Posted by Dave Tabler | July 15, 2015

It has become common knowledge that Cyrus H. McCormick invented and manufactured the mechanical reaper, but it was actually his father’s genius as a simple inventor that led to the family’s riches and renown.

Robert Hall McCormick

Robert Hall McCormick

According to research compiled by Norbert Lyons, Cyrus’ mother Polly encouraged her husband Robert to give Cyrus his inventions as a gift and allow Cyrus, the assertive and most business minded member of the family, to make the most of it.
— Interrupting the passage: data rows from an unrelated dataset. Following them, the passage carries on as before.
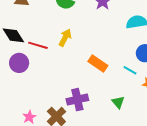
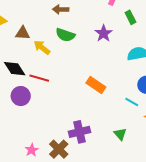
yellow arrow: (65, 38) -> (42, 47), moved, turned -78
orange rectangle: (98, 64) -> (96, 85), moved

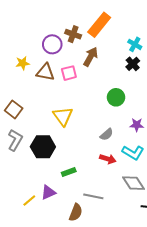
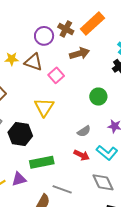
brown arrow: (91, 57) -> (79, 53), turned 36
yellow star: (23, 63) -> (12, 59), moved
pink square: (69, 73) -> (56, 75), moved, turned -35
green rectangle: (69, 172) -> (42, 162), size x1.6

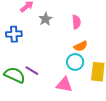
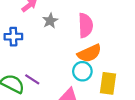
pink semicircle: (76, 22) -> (86, 25), size x1.5
orange semicircle: (81, 46) -> (89, 53), size x1.5

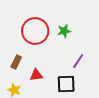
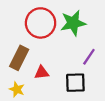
green star: (64, 31) -> (73, 23), size x1.6
brown rectangle: (16, 62) -> (19, 58), size x1.5

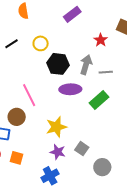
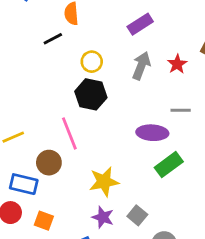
black line: (11, 44) -> (53, 39), moved
black hexagon: (58, 64) -> (91, 94), moved
gray arrow: (86, 65) -> (141, 66), moved
purple ellipse: (70, 89) -> (152, 133), moved
green rectangle: (99, 100) -> (169, 165), moved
According to multiple accounts from family members and close friends, Robert had already invented the reaper after years of working on it, ran initial test trials in 1831, and gave it to his son Cyrus as a gift. Cyrus patented his first version of the reaper in 1834.

Here’s Norbert Lyons’ telling of how the gift transaction from parents to son occurred:

“Without her beloved son Cyrus at her side, Polly McCormick knew the declining years of her life would be empty and dreary. She must manage, somehow or other, to keep Cyrus at home.

“An idea occurred to her. If she could induce her husband to give Cyrus an invention or two, particularly the one in which the whole family had the greatest faith and confidence—the reaper—that might deter him from straying far afield in order to find a fitting instrument to realizing his life’s ambition. If he could make a success of the machine, if he could cause the farmers of the country to use it, the Walnut Grove [VA] shops could not begin to meet the demand. The plant would have to be enlarged, and the young promoter might conceivably see his dreams of fame and fabulous wealth come true without leaving the homestead.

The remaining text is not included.